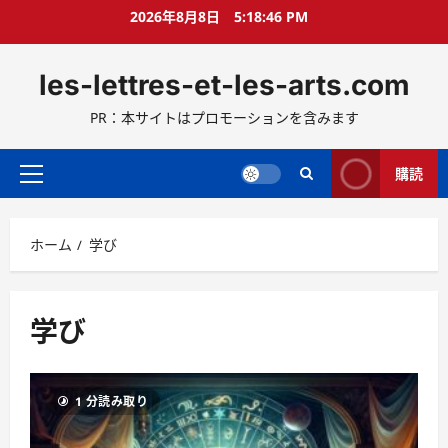
コ
2026年8月8日
5:18:47 PM
ン
テ
les-lettres-et-les-arts.com
ン
ツ
PR：本サイトはプロモーションを含みます
へ
ス
キ
購読
メ
ッ
イ
プ
ン
ホーム
学び
メ
ニ
ュ
ー
学び
1 分読み取り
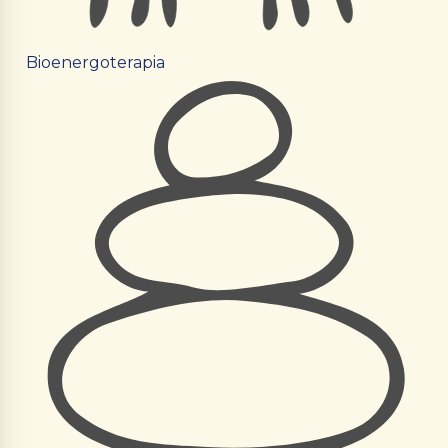
Bioenergoterapia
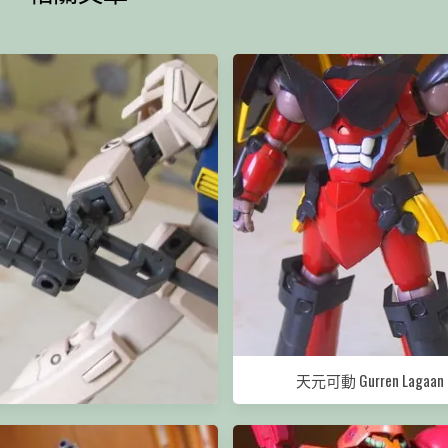
天元可動 Gurren Lagaan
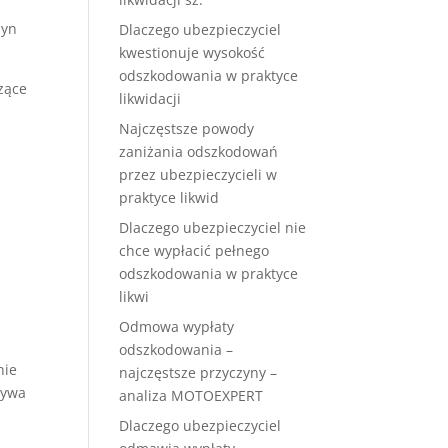
zyn
Dlaczego ubezpieczyciel
kwestionuje wysokość
odszkodowania w praktyce
zące
likwidacji
Najczęstsze powody
zaniżania odszkodowań
przez ubezpieczycieli w
praktyce likwid
Dlaczego ubezpieczyciel nie
chce wypłacić pełnego
odszkodowania w praktyce
likwi
Odmowa wypłaty
odszkodowania –
nie
najczęstsze przyczyny –
ływa
analiza MOTOEXPERT
Dlaczego ubezpieczyciel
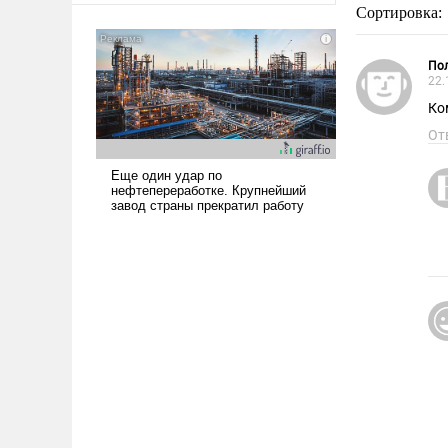
Сортировка:
Пол
22.
Ко
От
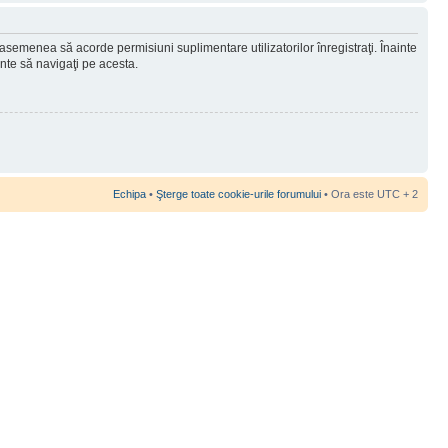
 asemenea să acorde permisiuni suplimentare utilizatorilor înregistraţi. Înainte
ainte să navigaţi pe acesta.
Echipa
•
Şterge toate cookie-urile forumului
• Ora este UTC + 2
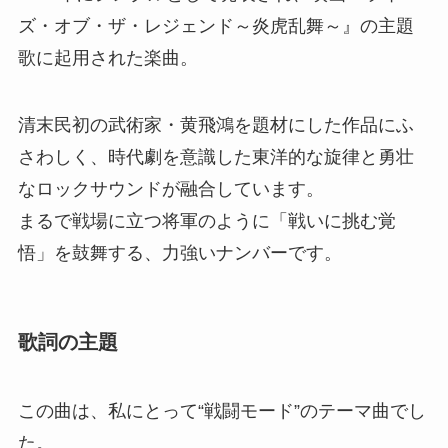
ズ・オブ・ザ・レジェンド～炎虎乱舞～』の主題
歌に起用された楽曲。
清末民初の武術家・黄飛鴻を題材にした作品にふ
さわしく、時代劇を意識した東洋的な旋律と勇壮
なロックサウンドが融合しています。
まるで戦場に立つ将軍のように「戦いに挑む覚
悟」を鼓舞する、力強いナンバーです。
歌詞の主題
この曲は、私にとって“戦闘モード”のテーマ曲でし
た。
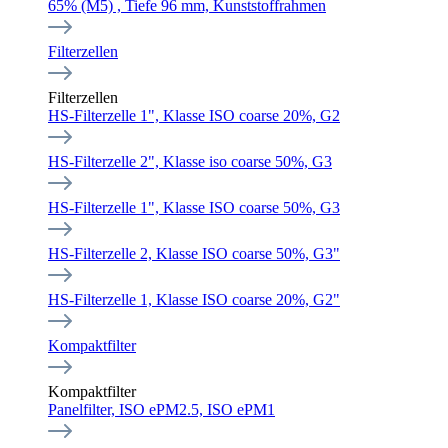
65% (M5) , Tiefe 96 mm, Kunststoffrahmen
Filterzellen
Filterzellen
HS-Filterzelle 1", Klasse ISO coarse 20%, G2
HS-Filterzelle 2", Klasse iso coarse 50%, G3
HS-Filterzelle 1", Klasse ISO coarse 50%, G3
HS-Filterzelle 2, Klasse ISO coarse 50%, G3"
HS-Filterzelle 1, Klasse ISO coarse 20%, G2"
Kompaktfilter
Kompaktfilter
Panelfilter, ISO ePM2.5, ISO ePM1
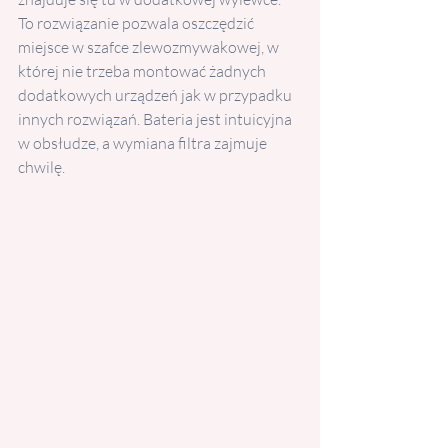
To rozwiązanie pozwala oszczędzić 
miejsce w szafce zlewozmywakowej, w 
której nie trzeba montować żadnych 
dodatkowych urządzeń jak w przypadku 
innych rozwiązań. Bateria jest intuicyjna 
w obsłudze, a wymiana filtra zajmuje 
chwilę.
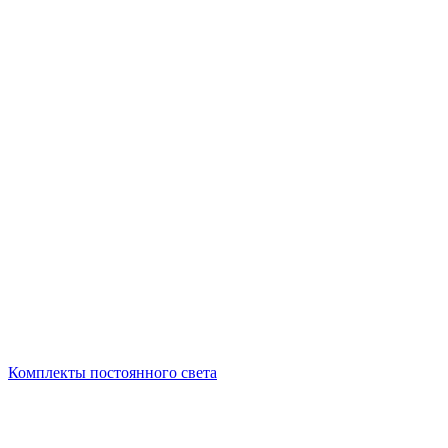
Комплекты постоянного света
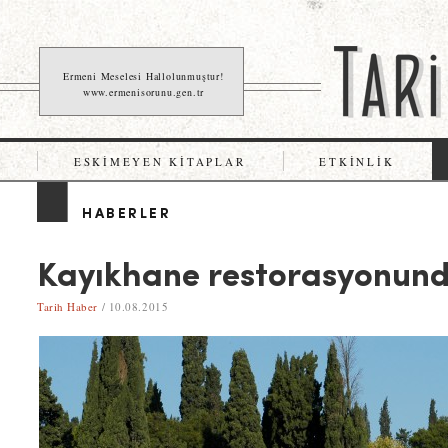
Ermeni Meselesi Hallolunmuştur!
www.ermenisorunu.gen.tr
ESKIMEYEN KITAPLAR
ETKINLIK
HABERLER
Kayıkhane restorasyonund
Tarih Haber
/ 10.08.2015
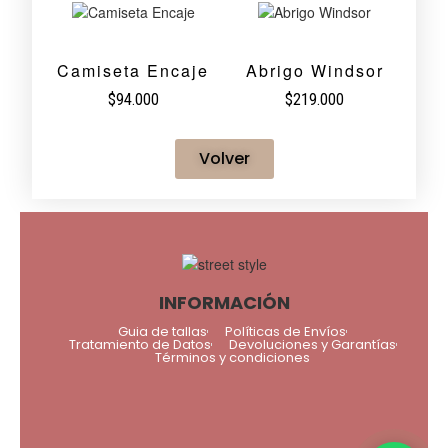
Camiseta Encaje
Abrigo Windsor
$
94.000
$
219.000
Volver
INFORMACIÓN
Guia de tallas
Políticas de Envíos
Tratamiento de Datos
Devoluciones y Garantías
Términos y condiciones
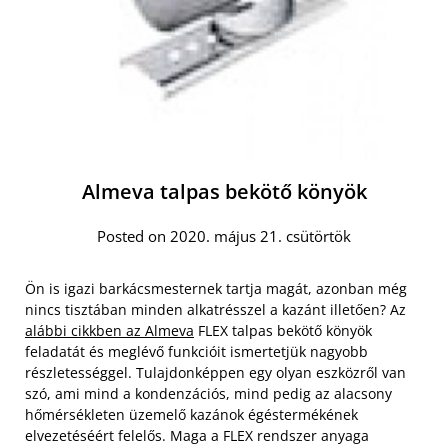
Almeva talpas bekötő könyök
Posted on 2020. május 21. csütörtök
Ön is igazi barkácsmesternek tartja magát, azonban még
nincs tisztában minden alkatrésszel a kazánt illetően? Az
alábbi cikkben az Almeva
FLEX talpas bekötő könyök
feladatát és meglévő funkcióit ismertetjük nagyobb
részletességgel. Tulajdonképpen egy olyan eszközről van
szó, ami mind a kondenzációs, mind pedig az alacsony
hőmérsékleten üzemelő kazánok égéstermékének
elvezetéséért felelős. Maga a FLEX rendszer anyaga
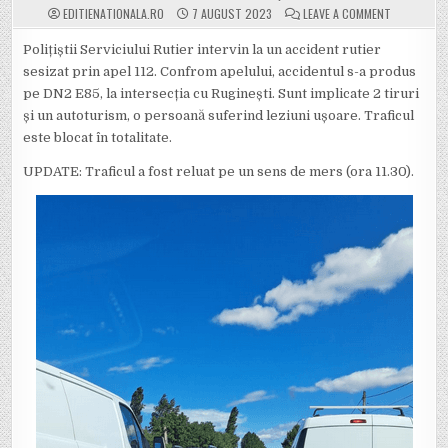
ON ATENȚIE
EDITIENATIONALA.RO
7 AUGUST 2023
LEAVE A COMMENT
Polițiștii Serviciului Rutier intervin la un accident rutier
sesizat prin apel 112. Confrom apelului, accidentul s-a produs
pe DN2 E85, la intersecția cu Ruginești. Sunt implicate 2 tiruri
și un autoturism, o persoană suferind leziuni ușoare. Traficul
este blocat în totalitate.
UPDATE: Traficul a fost reluat pe un sens de mers (ora 11.30).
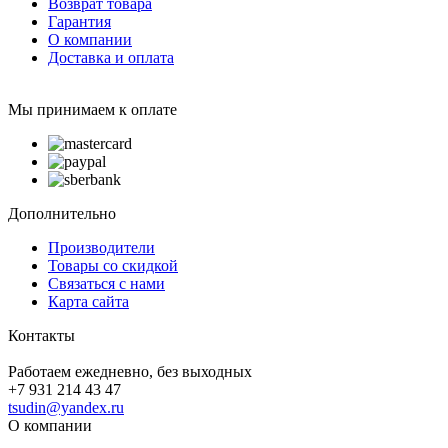
Возврат товара
Гарантия
О компании
Доставка и оплата
Мы принимаем к оплате
Дополнительно
Производители
Товары со скидкой
Связаться с нами
Карта сайта
Контакты
Работаем ежедневно, без выходных
+7 931 214 43 47
tsudin@yandex.ru
О компании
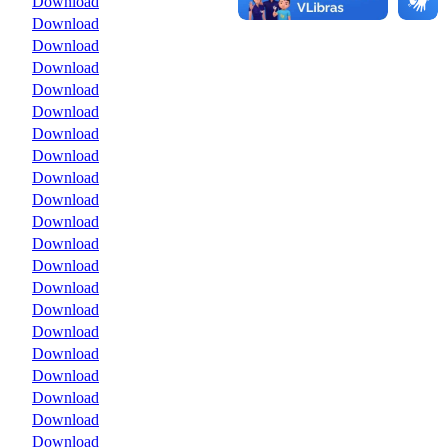
Download
Download
Download
Download
Download
Download
Download
Download
Download
Download
Download
Download
Download
Download
Download
Download
Download
Download
Download
Download
Download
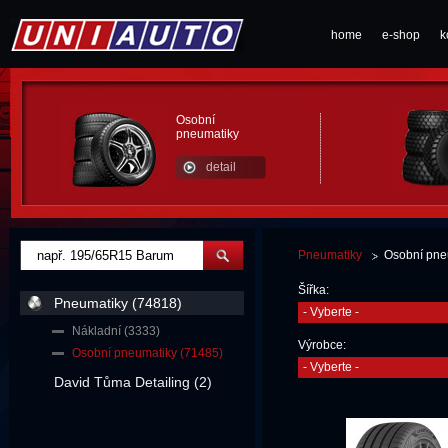
home
e-shop
k
Osobní
pneumatiky
detail
Pneumatiky
Osobní pne
Šířka:
Pneumatiky (74818)
- Vyberte -
Nákladní (3333)
Výrobce:
Osobní pneumatiky (71485)
- Vyberte -
David Tůma Detailing (2)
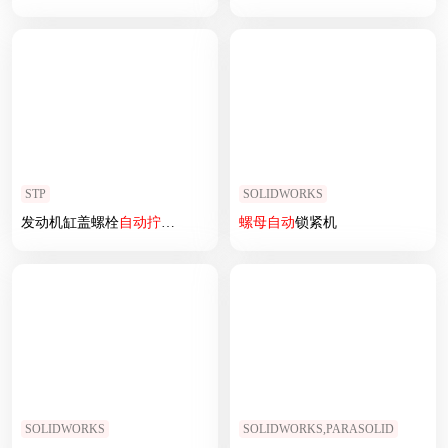
STP
SOLIDWORKS
发动机缸盖螺栓
自动
拧紧
设备
螺母
自动
锁紧机
SOLIDWORKS
SOLIDWORKS,PARASOLID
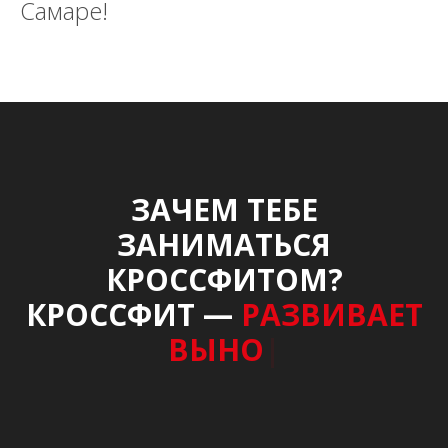
Самаре!
ЗАЧЕМ ТЕБЕ
ЗАНИМАТЬСЯ
КРОССФИТОМ?
КРОССФИТ —
РАЗВИВАЕТ
ВЫНОСЛИВОСТ
|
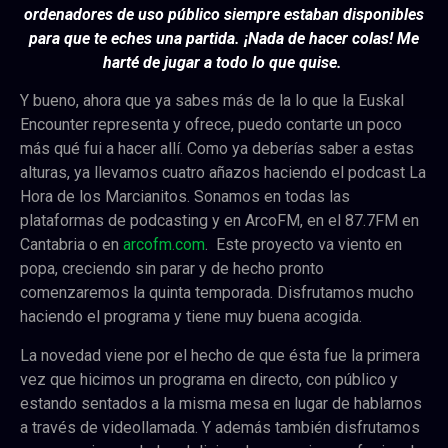
ordenadores de uso público siempre estaban disponibles
para que te eches una partida. ¡Nada de hacer colas! Me
harté de jugar a todo lo que quise.
Y bueno, ahora que ya sabes más de la lo que la Euskal
Encounter representa y ofrece, puedo contarte un poco
más qué fui a hacer allí. Como ya deberías saber a estas
alturas, ya llevamos cuatro añazos haciendo el podcast La
Hora de los Marcianitos. Sonamos en todas las
plataformas de podcasting y en ArcoFM, en el 87.7FM en
Cantabria o en
arcofm.com
. Este proyecto va viento en
popa, creciendo sin parar y de hecho pronto
comenzaremos la quinta temporada. Disfrutamos mucho
haciendo el programa y tiene muy buena acogida.
La novedad viene por el hecho de que ésta fue la primera
vez que hicimos un programa en directo, con público y
estando sentados a la misma mesa en lugar de hablarnos
a través de videollamada. Y además también disfrutamos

☆ ☆ ☆

Only a number is wanted here: the count of lines above that hold the word "hecho".

2